Positive media coverage of bats continues to grow. Millions of people worldwide saw, heard or read about bats as a result of BCI's activities in 1985. In the United States, national television coverage included a segment of "National Geographic Explorers," an ABC special aired on "World News Tonight," "Good Morning America" and "Early Morning News," an NBC "Today Show" appearance, and "Living with Animals" on PBS.

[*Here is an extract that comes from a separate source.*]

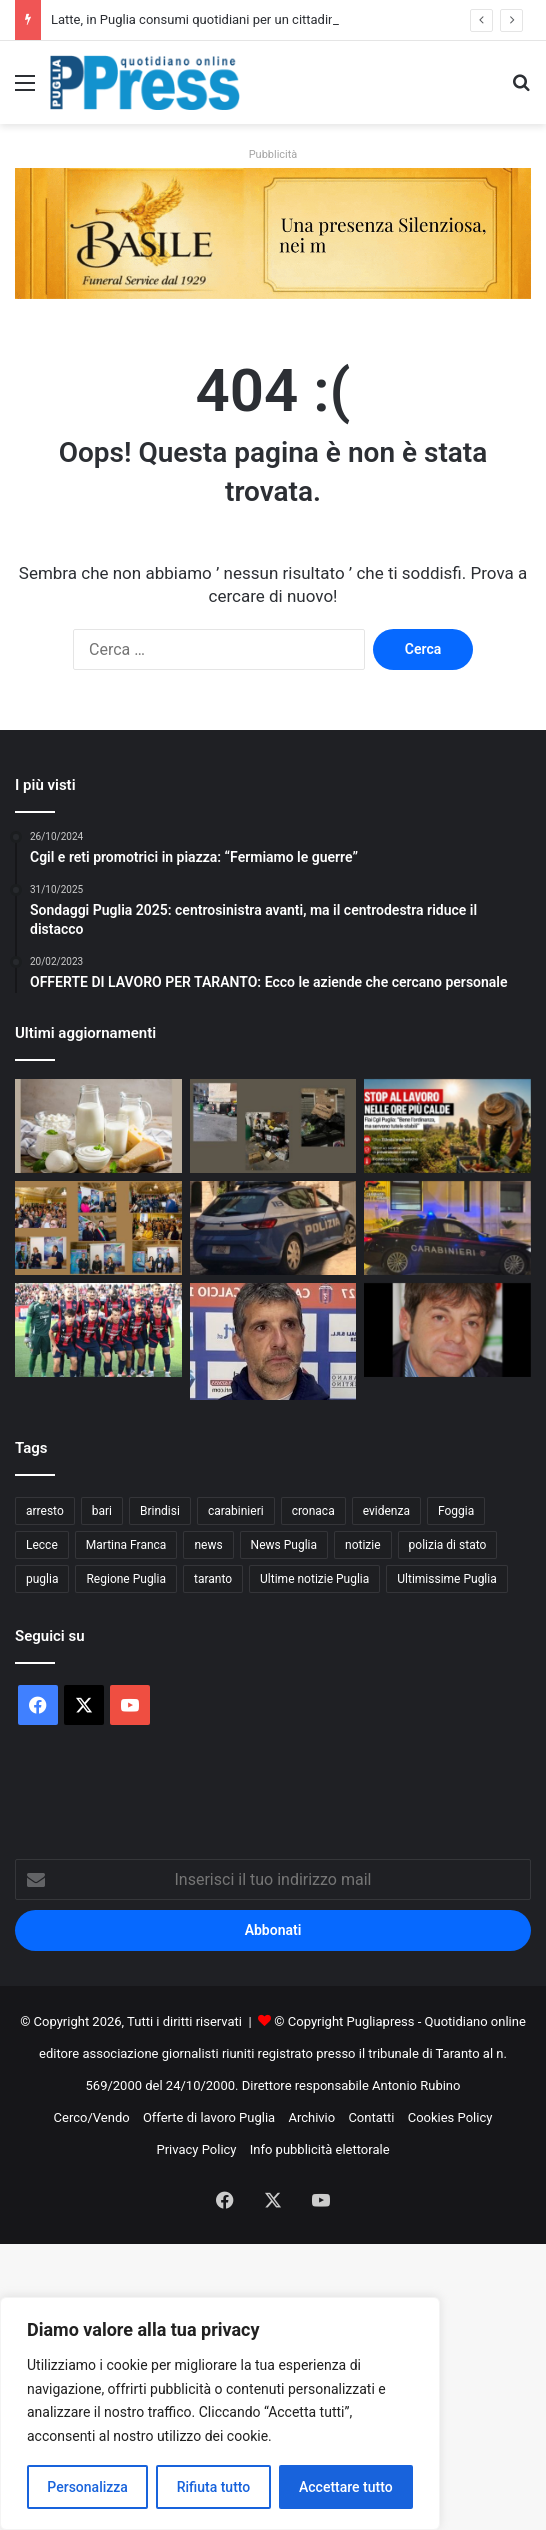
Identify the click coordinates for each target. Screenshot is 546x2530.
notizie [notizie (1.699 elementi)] (363, 1545)
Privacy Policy (196, 2149)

Dr. Merlin Tuttle can be seen on December 28th on PBS' "Newton's Apple" with BCI's favorite bats, Zuri, a Straw-colored Flying Fox and Rafiki, an Angolan Fruit Bat. Check local listings for time and date. A half hour program, promoting bats and BCI, was also recently completed by "Free to Live Productions" of Toronto, Canada and will be aired internationally over the coming year.
Additional coverage appeared in hundreds of newspaper articles, including in The Boston Globe (June 17) and The Washington Post (Jan. 15), in books from encyclopedias to college texts and children's readers, in magazine articles, including BBC Wildlife (Aug., United Kingdom), Das Tier (Dec., 1984, West Germany), Sciences & Avenir (May, France) and Science Teacher (May, United States), and in national and international radio broadcasts, including "Voice of America."
BCI's publicity is generating an enormous worldwide response on behalf of bats. By the end of 1985, we will have assisted more than 7,000 individuals, including at least 500 private and government organizations this year. The ripple effect in educating people and saving bats is incalculable.